Sí, aquí estoy

Hoy lo vio en el supermercado. Él llevaba del brazo a una mujer que empujaba el carrito con una bebé en el asiento. 

Cuando empezaron a salir ella era aún muy joven. En su primera cita, Andrés la manipuló para llevarla al centro a aventar un esmalte a un coche de la que en ese momento era su jefa. Isabella no sabía manejar bien, no tenía licencia pero subió al mustang azul. Sintió pavor al ver los ojos rojos llenos de ira y venganza que le ordenaron acercarse lentamente al coche blanco que él señaló. Aventó el esmalte rojo y aceleró hacia la avenida. No hubo patrullas, nadie se dio cuenta que pasó. Andrés la besó. Ella sintió que su cuerpo se estremecía, sin saber si era de miedo, adrenalina o placer.

La segunda vez que salieron la llevó a bailar. Le dijo con un tono de reclamo que odiaba cómo se le veían lo pies en esas sandalias, que por favor no las usara nunca más. Isabella pidió perdón. Él era un hombre siete años mayor, conocido por todo el mundo en el antro. Cuando pasaron la cadena se sintió como reina, sabía que no era el tipo de mujer con la que él frecuentaba el lugar. A lo mejor por eso el cadenero le sonrió con compasión. Ella cantó, lo besó, se sintió deseada cuando la llevo a media pista a bailar y le tocaba las caderas. Fue una de las noches más felices que tuvo con él.

Su primer arranque de furia fue cuando ella no lo dejo entrar al departamento. Venía drogado. Andrés se estacionó, ella bajó emocionada porque ese día no la dejó plantada con la cena, como lo había hecho tres días seguidos. Cuando lo vio con esa mirada perdida le pidió que se fuera. Él le gritó —Sólo voy al coche por el vino y regreso. 

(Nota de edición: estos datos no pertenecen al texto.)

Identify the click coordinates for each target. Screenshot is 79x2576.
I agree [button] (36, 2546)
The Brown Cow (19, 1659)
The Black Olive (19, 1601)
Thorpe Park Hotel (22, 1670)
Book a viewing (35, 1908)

Logró subir al departamento y encerrarse, pero la puerta del edificio tenía una falla en la manija que no cerraba bien. Bajó corriendo, sintió como él le empujaba la puerta. Logró aventarlo y azotar la puerta. Al entrar a su casa se dio cuenta que su celular no tenía pila. No podía hablarle a nadie. No sabía que hacer. De pronto escuchó la voz de Andrés muy cerca. Había estacionado su coche para subirse al balcón. No sintió las piernas. No podía creer que él rompiera la ventana para entrar. Esa mañana había regado sus plantas ya no recordaba si había puesto el seguro. Finalmente, le salió un grito de auxilio y Andrés se fue.

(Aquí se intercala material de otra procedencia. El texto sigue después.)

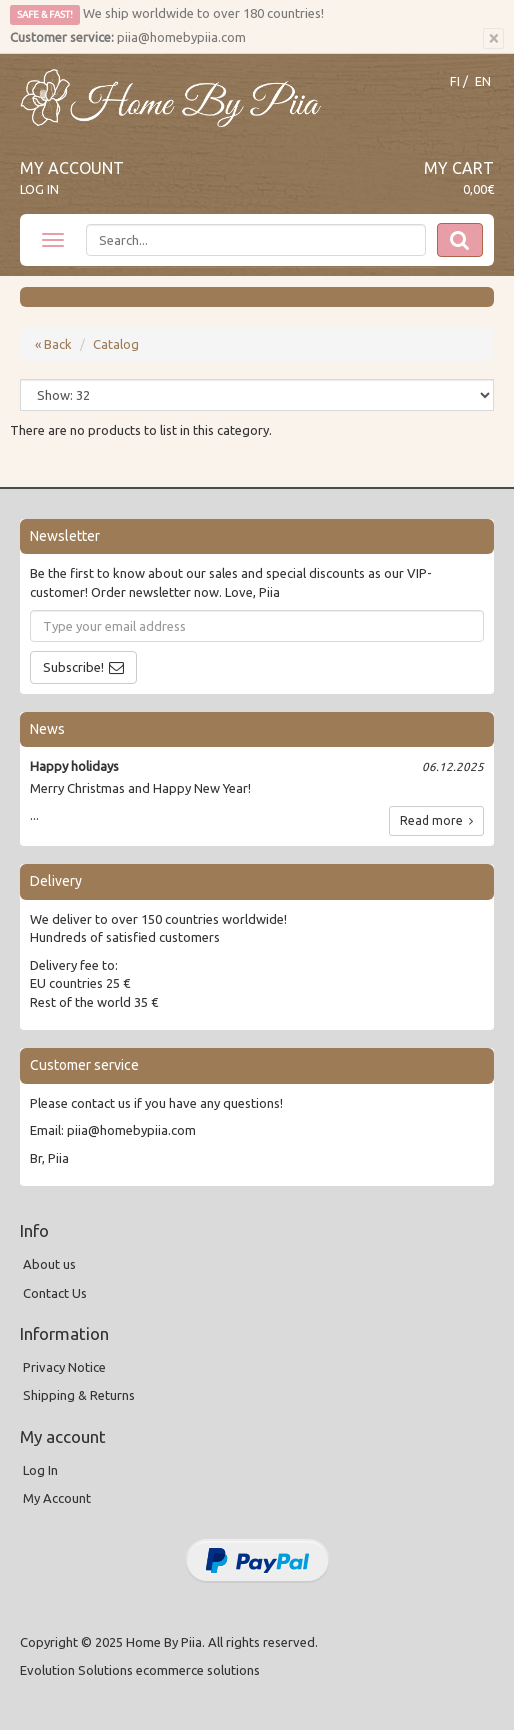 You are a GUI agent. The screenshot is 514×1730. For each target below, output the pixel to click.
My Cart (459, 168)
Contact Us (55, 1293)
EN (483, 81)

No hubo disculpas. Llegó a la semana con un ramo de flores acompañado con esa sonrisa encantadora. Isabella era una cobra totalmente dominada por esa mirada. Pasaron los meses. Isabella dejó de salir con sus amigos, sólo se dedicaba a él. Salía del trabajo corriendo para tener la cena lista y esperar que esa noche él llegara. En casa de sus padres se presentaban de vez en cuando a comer. Eran una pareja enamorada frente a ellos. Su hermano, quien los había presentado no les creía el cuento, pero él también tenía sus problemas y no dijo nada cuando Isabella entusiasmada le comunicó que Andrés sería papá y que vivirían juntos.

Pasaron tres meses cuando Andrés se mudó con ella. Ella perdió al bebé, la golpeó, la insultó. Isabella adolorida por las punzadas del legrado y después de pasar tres noches con la hemorragia, ya no sentía la piel de sus nalgas. Su cara estaba hinchada de llorar y de los golpes que él le había colocado. Se sintió vacía sin nada que dar a nadie. Cuando despertó notó que el amor que le había dado estaba como él, a muchos kilómetros de ella. Por su hermano supo que Andrés estaba fuera de la ciudad. Las pocas cosas que dejó las tiró a la basura. Ella nunca lo buscó. Nadie más preguntó por él.

Esa bebé de ojos verdes en el asiento del carrito del súper le recordó lo que ya había borrado. Andrés parecía cansado, con la mirada perdida no la reconoció. Volteó a ver a la mujer que lo acompañaba, le sonrió con compasión.

Isabella siguió caminando para encontrarse con su esposo. Lo besó y agradeció por la vida que le había dado. Hoy solo hay amor correspondido, respeto y dos pequeños que le gritaban —Mami ¡aquí estamos!